▶ **EXERCISE DETAILS**:
All of the records that follow need to be copied word for word, without the pictures.

** DATA PROVIDED follows **

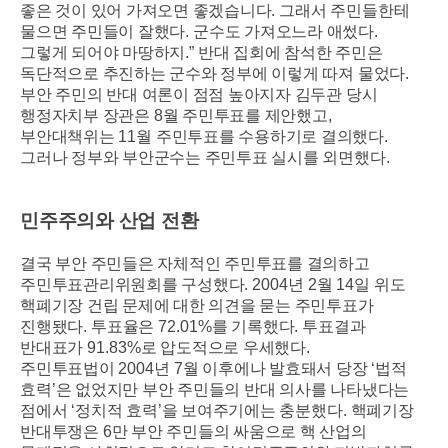
좋은 것이 있어 가져오면 좋겠습니다
.
그래서 주민들한테
물으면 주민들이 잘했다
.
군수도 가져오느라 애썼다
.
그렇게 되어야 마땅하지
.”
반대 집회에 참석한 주민은
독단적으로 추진하는 군수와 정부에 이렇게 따져 물었다
.
부안 주민의 반대 여론이 점점 높아지자 김두관 당시
행정자치부 장관은
8
월 주민투표를 제안했고
,
부안대책위는
11
월 주민투표를 수용하기로 결의했다
.
그러나 정부와 부안군수는 주민투표 실시를 외면했다
.
민주주의와 산업 전환
결국 부안 주민들은 자체적인 주민투표를 결의하고
주민투표관리위원회를 구성했다
. 2004
년
2
월
14
일 위도
핵폐기장 건립 문제에 대한 의견을 묻는 주민투표가
진행됐다
.
투표율은
72.01%
를 기록했다
.
투표결과
반대표가
91.83%
로 압도적으로 우세했다
.
주민투표법이
2004
년
7
월 이후에나 발효돼서 당장
‘
법적
효력
’
은 없었지만 부안 주민들의 반대 의사를 나타냈다는
점에서
‘
정치적 효력
’
을 보여주기에는 충분했다
.
핵폐기장
반대투쟁은
6
만 부안 주민들의 싸움으로 핵 산업의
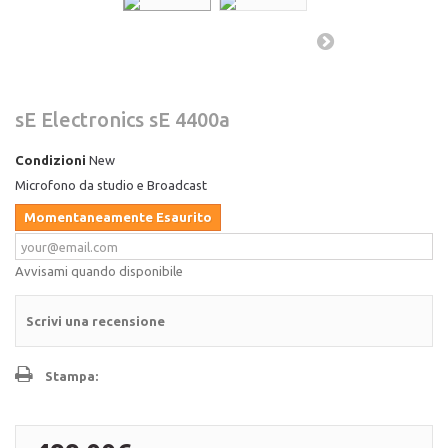
sE Electronics sE 4400a
Condizioni
New
Microfono da studio e Broadcast
Momentaneamente Esaurito
Avvisami quando disponibile
Scrivi una recensione
Stampa:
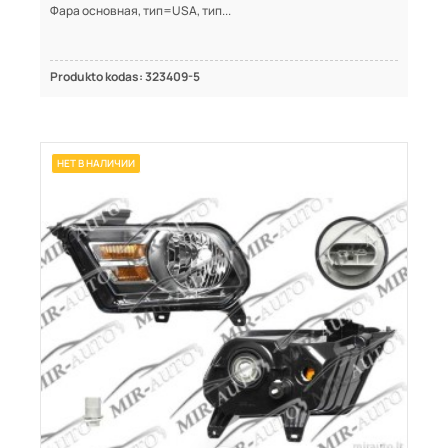
Фара основная, тип=USA, тип...
Produkto kodas: 323409-5
НЕТ В НАЛИЧИИ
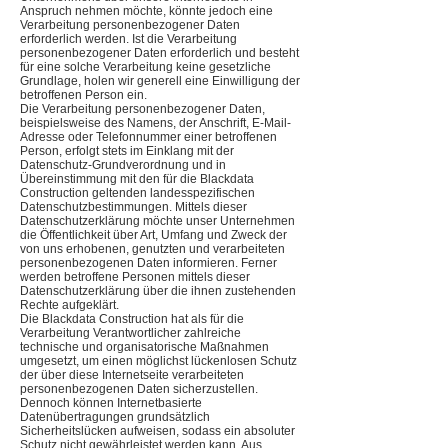
Anspruch nehmen möchte, könnte jedoch eine
Verarbeitung personenbezogener Daten
erforderlich werden. Ist die Verarbeitung
personenbezogener Daten erforderlich und besteht
für eine solche Verarbeitung keine gesetzliche
Grundlage, holen wir generell eine Einwilligung der
betroffenen Person ein.
Die Verarbeitung personenbezogener Daten,
beispielsweise des Namens, der Anschrift, E-Mail-
Adresse oder Telefonnummer einer betroffenen
Person, erfolgt stets im Einklang mit der
Datenschutz-Grundverordnung und in
Übereinstimmung mit den für die Blackdata
Construction geltenden landesspezifischen
Datenschutzbestimmungen. Mittels dieser
Datenschutzerklärung möchte unser Unternehmen
die Öffentlichkeit über Art, Umfang und Zweck der
von uns erhobenen, genutzten und verarbeiteten
personenbezogenen Daten informieren. Ferner
werden betroffene Personen mittels dieser
Datenschutzerklärung über die ihnen zustehenden
Rechte aufgeklärt.
Die Blackdata Construction hat als für die
Verarbeitung Verantwortlicher zahlreiche
technische und organisatorische Maßnahmen
umgesetzt, um einen möglichst lückenlosen Schutz
der über diese Internetseite verarbeiteten
personenbezogenen Daten sicherzustellen.
Dennoch können Internetbasierte
Datenübertragungen grundsätzlich
Sicherheitslücken aufweisen, sodass ein absoluter
Schutz nicht gewährleistet werden kann. Aus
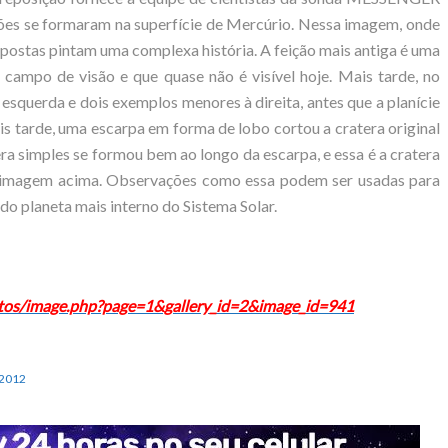
ões se formaram na superfície de Mercúrio. Nessa imagem, onde
epostas pintam uma complexa história. A feição mais antiga é uma
 campo de visão e que quase não é visível hoje. Mais tarde, no
esquerda e dois exemplos menores à direita, antes que a planície
is tarde, uma escarpa em forma de lobo cortou a cratera original
era simples se formou bem ao longo da escarpa, e essa é a cratera
a imagem acima. Observações como essa podem ser usadas para
do planeta mais interno do Sistema Solar.
hotos/image.php?page=1&gallery_id=2&image_id=941
2012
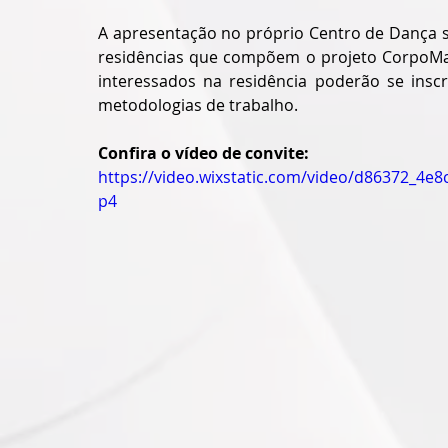
A apresentação no próprio Centro de Dança s
residências que compõem o projeto CorpoMani
interessados na residência poderão se inscre
metodologias de trabalho.
Confira o vídeo de convite:
https://video.wixstatic.com/video/d86372_4
p4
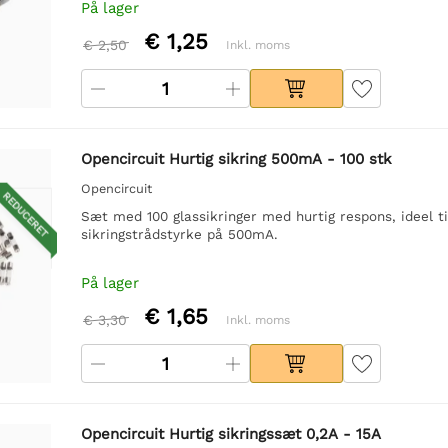
På lager
€ 1,25
€ 2,50
Inkl. moms
Opencircuit Hurtig sikring 500mA - 100 stk
Opencircuit
REDUCERET
Sæt med 100 glassikringer med hurtig respons, ideel 
sikringstrådstyrke på 500mA.
På lager
€ 1,65
€ 3,30
Inkl. moms
Opencircuit Hurtig sikringssæt 0,2A - 15A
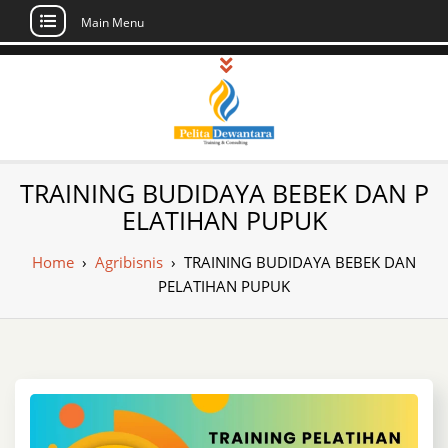
Main Menu
Skip
to
content
Pusat Pelatihan
Informasi Public Training, Inhouse,
TRAINING BUDIDAYA BEBEK DAN P
Sertifikasi di Indonesia
dan Sertifikasi –
ELATIHAN PUPUK
Daftar Training
Home
›
Agribisnis
›
TRAINING BUDIDAYA BEBEK DAN
Indonesia
PELATIHAN PUPUK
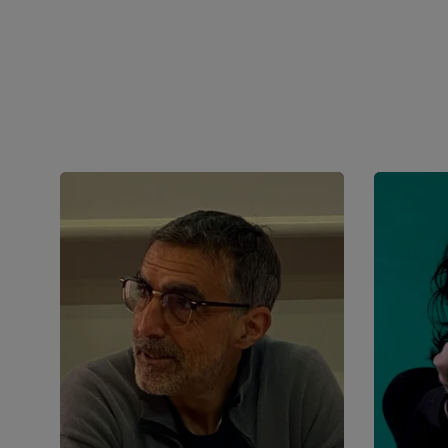
I Primi Speaker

** End of DATA PROVIDED **

▶ **EXERCISE RESULT**:
좋은 것이 있어 가져오면 좋겠습니다
.
그래서 주민들한테
물으면 주민들이 잘했다
.
군수도 가져오느라 애썼다
.
그렇게 되어야 마땅하지
.”
반대 집회에 참석한 주민은
독단적으로 추진하는 군수와 정부에 이렇게 따져 물었다
.
부안 주민의 반대 여론이 점점 높아지자 김두관 당시
행정자치부 장관은
8
월 주민투표를 제안했고
,
부안대책위는
11
월 주민투표를 수용하기로 결의했다
.
그러나 정부와 부안군수는 주민투표 실시를 외면했다
.
민주주의와 산업 전환
결국 부안 주민들은 자체적인 주민투표를 결의하고
주민투표관리위원회를 구성했다
. 2004
년
2
월
14
일 위도
핵폐기장 건립 문제에 대한 의견을 묻는 주민투표가
진행됐다
.
투표율은
72.01%
를 기록했다
.
투표결과
반대표가
91.83%
로 압도적으로 우세했다
.
주민투표법이
2004
년
7
월 이후에나 발효돼서 당장
‘
법적
효력
’
은 없었지만 부안 주민들의 반대 의사를 나타냈다는
점에서
‘
정치적 효력
’
을 보여주기에는 충분했다
.
핵폐기장
반대투쟁은
6
만 부안 주민들의 싸움으로 핵 산업의
sE Electronics sE 4400a
Condizioni
New
Microfono da studio e Broadcast
Momentaneamente Esaurito
Avvisami quando disponibile
Scrivi una recensione
Stampa:
Фара основная, тип=USA, тип...
Produkto kodas: 323409-5
НЕТ В НАЛИЧИИ
Anspruch nehmen möchte, könnte jedoch eine
Verarbeitung personenbezogener Daten
erforderlich werden. Ist die Verarbeitung
personenbezogener Daten erforderlich und besteht
für eine solche Verarbeitung keine gesetzliche
Grundlage, holen wir generell eine Einwilligung der
betroffenen Person ein.
Die Verarbeitung personenbezogener Daten,
beispielsweise des Namens, der Anschrift, E-Mail-
Adresse oder Telefonnummer einer betroffenen
Person, erfolgt stets im Einklang mit der
Datenschutz-Grundverordnung und in
Übereinstimmung mit den für die Blackdata
Construction geltenden landesspezifischen
Datenschutzbestimmungen. Mittels dieser
Datenschutzerklärung möchte unser Unternehmen
die Öffentlichkeit über Art, Umfang und Zweck der
von uns erhobenen, genutzten und verarbeiteten
personenbezogenen Daten informieren. Ferner
werden betroffene Personen mittels dieser
Datenschutzerklärung über die ihnen zustehenden
Rechte aufgeklärt.
Die Blackdata Construction hat als für die
Verarbeitung Verantwortlicher zahlreiche
technische und organisatorische Maßnahmen
umgesetzt, um einen möglichst lückenlosen Schutz
der über diese Internetseite verarbeiteten
personenbezogenen Daten sicherzustellen.
Dennoch können Internetbasierte
Datenübertragungen grundsätzlich
Sicherheitslücken aufweisen, sodass ein absoluter
Schutz nicht gewährleistet werden kann. Aus
ões se formaram na superfície de Mercúrio. Nessa imagem, onde
epostas pintam uma complexa história. A feição mais antiga é uma
 campo de visão e que quase não é visível hoje. Mais tarde, no
esquerda e dois exemplos menores à direita, antes que a planície
is tarde, uma escarpa em forma de lobo cortou a cratera original
era simples se formou bem ao longo da escarpa, e essa é a cratera
a imagem acima. Observações como essa podem ser usadas para
do planeta mais interno do Sistema Solar.
hotos/image.php?page=1&gallery_id=2&image_id=941
2012
A apresentação no próprio Centro de Dança s
residências que compõem o projeto CorpoMani
interessados na residência poderão se inscre
metodologias de trabalho.
Confira o vídeo de convite:
https://video.wixstatic.com/video/d86372_4
p4
På lager
€ 1,25
€ 2,50
Inkl. moms
Opencircuit Hurtig sikring 500mA - 100 stk
Opencircuit
REDUCERET
Sæt med 100 glassikringer med hurtig respons, ideel 
sikringstrådstyrke på 500mA.
På lager
€ 1,65
€ 3,30
Inkl. moms
Opencircuit Hurtig sikringssæt 0,2A - 15A
Main Menu
Skip
to
content
Pusat Pelatihan
Informasi Public Training, Inhouse,
TRAINING BUDIDAYA BEBEK DAN P
Sertifikasi di Indonesia
dan Sertifikasi –
ELATIHAN PUPUK
Daftar Training
Home
›
Agribisnis
›
TRAINING BUDIDAYA BEBEK DAN
Indonesia
PELATIHAN PUPUK
I Primi Speaker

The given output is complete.